Toronto, ON - New observational data have shown that the use of ACE inhibitors is associated with a reduced risk of ruptured abdominal aortic aneurysm [1]. The relationship between ACE-inhibitor use and aortic rupture was not apparent for other antihypertensive medications or for other drugs, such as lipid-lowering agents or drugs for osteoporosis, used in preventive health care.

Dr Daniel Hackam

"There are about four or five direct studies in animals that suggested ACE inhibitors, but not other antihypertensive agents, prevent aortic aneurysm rupture," lead investigator Dr Daniel Hackam (University of Toronto, ON) told heartwire. "The mechanism seems to be that angiotensin II has a direct toxic effect on the wall of large arteries, causing dilatation and fragmentation of elastin and underlying connective tissue. By blocking angiotensin II production, it is possible that the ACE inhibitors are turning off that process. This is preliminary human confirmation of that animal data."

In addition to the animal studies, Hackam pointed out that in several genetic studies, polymorphisms at the ACE gene are associated with aortic, coronary, and cerebral aneurysm. He added that for abdominal aortic aneurysms the main treatment option available is surgical repair, which carries an approximate 5% mortality rate and 32% complication rate. Less-invasive treatment with endovascular repair also carries similar mortality risks. "There is a real need to be able to stabilize aortic aneurysms medically, because a lot of these patients are too sick for surgery," said Hackam.

In an accompanying editorial published with the study, Drs Nicolas Diehm and Iris Baumgartner (University Hospital Bern, Switzerland) echo the need for medical therapy to treat aortic aneurysms [2]. "It seems that patients and doctors are still waiting for aneurysms to rupture or to become large enough to justify surgical or endovascular repair," they write.

The results of the study and the editorial are published in the August 19, 2006 issue of the Lancet.

To investigate the association between ACE inhibitors and aortic rupture, investigators in this retrospective, population-based, case-control study examined several linked administrative databases over 10 years in Ontario, Canada. The sample included 15 326 consecutive patients >65 years old admitted to the hospital with a primary diagnosis of ruptured or intact abdominal aortic aneurysm between 1992 and 2002.

Of the patients with abdominal aortic aneurysm admitted to the hospital during the study period, 22% had ruptured aneurysms and 78% had intact aneurysms. Overall, 3426 patients, including 665 patients with ruptured aneurysms and 2761 of those with intact aortas, were treated with an ACE inhibitor. Patients treated with an ACE inhibitor had a significant 18% lower risk of aortic rupture compared with patients not treated with an ACE inhibitor. After adjustment for demographic characteristics, risk factors for rupture, other comorbidities, contraindications, measures of healthcare use, and screening, the results were similar.

Hackam noted that the reduction in risk of aortic rupture was distinct from antihypertensive and other medications, suggesting the mechanism is not related to a blood-pressure-lowering effect. Calcium-channel blockers and beta blockers, for example, said Hackam, were not associated with any reduction in risk. The study also showed that patients who were prescribed ACE inhibitors but discontinued the drugs before admission were not protected from aortic rupture. ACE-inhibitor therapy also showed a protective association across various prespecified subgroups, as well as similar protection for the three most commonly prescribed ACE inhibitors (enalapril, lisinopril, and ramipril).

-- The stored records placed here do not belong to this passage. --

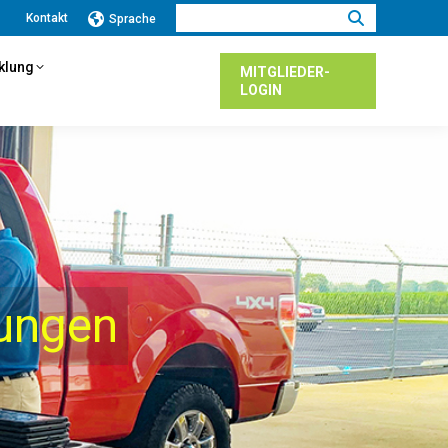
Suchen:
Kontakt
Sprache
cklung
MITGLIEDER-
LOGIN
ungen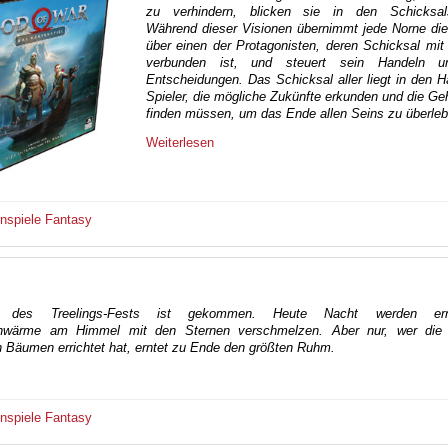
zu verhindern, blicken sie in den Schicksal
Während dieser Visionen übernimmt jede Norne die
über einen der Protagonisten, deren Schicksal mi
verbunden ist, und steuert sein Handeln u
Entscheidungen. Das Schicksal aller liegt in den 
Spieler, die mögliche Zukünfte erkunden und die G
finden müssen, um das Ende allen Seins zu überleb
Weiterlesen
enspiele
Fantasy
 des Treelings-Fests ist gekommen. Heute Nacht werden er
hwärme am Himmel mit den Sternen verschmelzen. Aber nur, wer die
n Bäumen errichtet hat, erntet zu Ende den größten Ruhm.
enspiele
Fantasy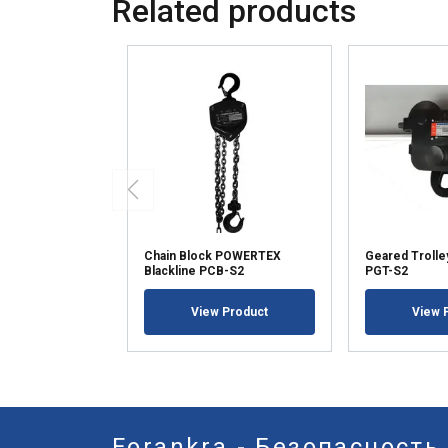
Related products
Chain Block POWERTEX
Geared Trolle
Blackline PCB-S2
PGT-S2
View Product
View 
Forankra - Безопасность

Although investigators did not measure smoking status, they note that it was unlikely smoking influenced the results. Among those with ruptured or intact aortic aneurysm, there were similar rates of emphysema and respiratory disease, likely indicating similar baseline smoking status between the two groups. As noted in the editorial and related to heartwire by Hackam, many of the patients in the case-control series were undertreated. Only 16% were taking lipid-lowering medications, and only 22% were taking ACE inhibitors, despite the existence of underlying coronary artery disease in approximately one third of patients.

"As this is an observational study, it does not prove that ACE inhibitors prevent aortic aneurysm rupture," said Hackam. "We need a randomized, controlled study to say that. But we think that this paper really paves the way, on the shoulders of the animal studies, toward a randomized, controlled trial. We also think the data really support the guidelines released in the past year by the AHA [American Heart Association] and by the Canadian Journal of Cardiology suggesting that patients with aortic aneurysm should have very aggressive management of cardiovascular risk. ACE inhibitors are probably a cornerstone of that management."